Print out each record, keeping it identical to the original.
** Data to use follows **
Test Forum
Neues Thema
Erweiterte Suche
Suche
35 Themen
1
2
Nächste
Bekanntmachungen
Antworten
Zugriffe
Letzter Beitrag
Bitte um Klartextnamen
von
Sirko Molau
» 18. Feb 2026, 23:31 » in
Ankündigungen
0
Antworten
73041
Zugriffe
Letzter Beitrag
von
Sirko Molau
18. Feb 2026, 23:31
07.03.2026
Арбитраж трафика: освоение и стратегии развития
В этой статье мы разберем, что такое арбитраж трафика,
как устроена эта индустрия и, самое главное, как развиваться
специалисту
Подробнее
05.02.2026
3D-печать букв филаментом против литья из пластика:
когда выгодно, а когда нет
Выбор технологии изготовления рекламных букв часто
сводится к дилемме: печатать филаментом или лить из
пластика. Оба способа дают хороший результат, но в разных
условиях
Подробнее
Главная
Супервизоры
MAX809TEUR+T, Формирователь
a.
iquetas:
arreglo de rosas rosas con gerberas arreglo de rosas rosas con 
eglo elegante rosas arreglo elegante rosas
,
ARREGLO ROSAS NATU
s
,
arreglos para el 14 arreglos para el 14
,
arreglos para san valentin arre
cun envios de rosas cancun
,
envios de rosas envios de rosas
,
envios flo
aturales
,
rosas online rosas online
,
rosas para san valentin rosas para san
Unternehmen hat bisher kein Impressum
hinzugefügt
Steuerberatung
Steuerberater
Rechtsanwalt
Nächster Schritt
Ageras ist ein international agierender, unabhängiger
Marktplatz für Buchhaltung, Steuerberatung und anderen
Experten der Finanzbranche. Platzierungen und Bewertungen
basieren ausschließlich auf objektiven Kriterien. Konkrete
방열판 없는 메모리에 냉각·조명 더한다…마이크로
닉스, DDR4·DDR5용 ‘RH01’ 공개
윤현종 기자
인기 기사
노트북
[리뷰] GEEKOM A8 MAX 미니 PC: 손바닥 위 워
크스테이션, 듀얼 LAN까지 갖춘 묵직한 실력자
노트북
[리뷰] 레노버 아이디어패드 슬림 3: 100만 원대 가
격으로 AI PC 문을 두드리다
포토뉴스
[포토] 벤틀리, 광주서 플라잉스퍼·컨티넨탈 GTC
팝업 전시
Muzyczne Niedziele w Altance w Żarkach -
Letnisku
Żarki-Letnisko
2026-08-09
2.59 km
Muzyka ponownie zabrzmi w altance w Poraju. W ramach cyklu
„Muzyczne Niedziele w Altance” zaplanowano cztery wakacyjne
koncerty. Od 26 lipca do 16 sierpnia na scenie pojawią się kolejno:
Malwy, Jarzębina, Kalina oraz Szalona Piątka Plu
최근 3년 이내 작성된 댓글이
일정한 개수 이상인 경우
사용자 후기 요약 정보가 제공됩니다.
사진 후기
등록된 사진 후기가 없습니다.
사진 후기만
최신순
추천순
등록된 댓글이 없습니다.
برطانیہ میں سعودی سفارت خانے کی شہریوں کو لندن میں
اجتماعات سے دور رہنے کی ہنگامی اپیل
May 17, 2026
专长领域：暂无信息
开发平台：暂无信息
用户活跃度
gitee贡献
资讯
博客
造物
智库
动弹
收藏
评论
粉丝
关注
** End of Data to use **
Response to the task:
Test Forum
Neues Thema
Erweiterte Suche
Suche
35 Themen
1
2
Nächste
Bekanntmachungen
Antworten
Zugriffe
Letzter Beitrag
Bitte um Klartextnamen
von
Sirko Molau
» 18. Feb 2026, 23:31 » in
Ankündigungen
0
Antworten
73041
Zugriffe
Letzter Beitrag
von
Sirko Molau
18. Feb 2026, 23:31
07.03.2026
Арбитраж трафика: освоение и стратегии развития
В этой статье мы разберем, что такое арбитраж трафика,
как устроена эта индустрия и, самое главное, как развиваться
специалисту
Подробнее
05.02.2026
3D-печать букв филаментом против литья из пластика:
когда выгодно, а когда нет
Выбор технологии изготовления рекламных букв часто
сводится к дилемме: печатать филаментом или лить из
пластика. Оба способа дают хороший результат, но в разных
условиях
Подробнее
Главная
Супервизоры
MAX809TEUR+T, Формирователь
a.
iquetas:
arreglo de rosas rosas con gerberas arreglo de rosas rosas con 
eglo elegante rosas arreglo elegante rosas
,
ARREGLO ROSAS NATU
s
,
arreglos para el 14 arreglos para el 14
,
arreglos para san valentin arre
cun envios de rosas cancun
,
envios de rosas envios de rosas
,
envios flo
aturales
,
rosas online rosas online
,
rosas para san valentin rosas para san
Unternehmen hat bisher kein Impressum
hinzugefügt
Steuerberatung
Steuerberater
Rechtsanwalt
Nächster Schritt
Ageras ist ein international agierender, unabhängiger
Marktplatz für Buchhaltung, Steuerberatung und anderen
Experten der Finanzbranche. Platzierungen und Bewertungen
basieren ausschließlich auf objektiven Kriterien. Konkrete
방열판 없는 메모리에 냉각·조명 더한다…마이크로
닉스, DDR4·DDR5용 ‘RH01’ 공개
윤현종 기자
인기 기사
노트북
[리뷰] GEEKOM A8 MAX 미니 PC: 손바닥 위 워
크스테이션, 듀얼 LAN까지 갖춘 묵직한 실력자
노트북
[리뷰] 레노버 아이디어패드 슬림 3: 100만 원대 가
격으로 AI PC 문을 두드리다
포토뉴스
[포토] 벤틀리, 광주서 플라잉스퍼·컨티넨탈 GTC
팝업 전시
Muzyczne Niedziele w Altance w Żarkach -
Letnisku
Żarki-Letnisko
2026-08-09
2.59 km
Muzyka ponownie zabrzmi w altance w Poraju. W ramach cyklu
„Muzyczne Niedziele w Altance” zaplanowano cztery wakacyjne
koncerty. Od 26 lipca do 16 sierpnia na scenie pojawią się kolejno:
Malwy, Jarzębina, Kalina oraz Szalona Piątka Plu
최근 3년 이내 작성된 댓글이
일정한 개수 이상인 경우
사용자 후기 요약 정보가 제공됩니다.
사진 후기
등록된 사진 후기가 없습니다.
사진 후기만
최신순
추천순
등록된 댓글이 없습니다.
برطانیہ میں سعودی سفارت خانے کی شہریوں کو لندن میں
اجتماعات سے دور رہنے کی ہنگامی اپیل
May 17, 2026
专长领域：暂无信息
开发平台：暂无信息
用户活跃度
gitee贡献
资讯
博客
造物
智库
动弹
收藏
评论
粉丝
关注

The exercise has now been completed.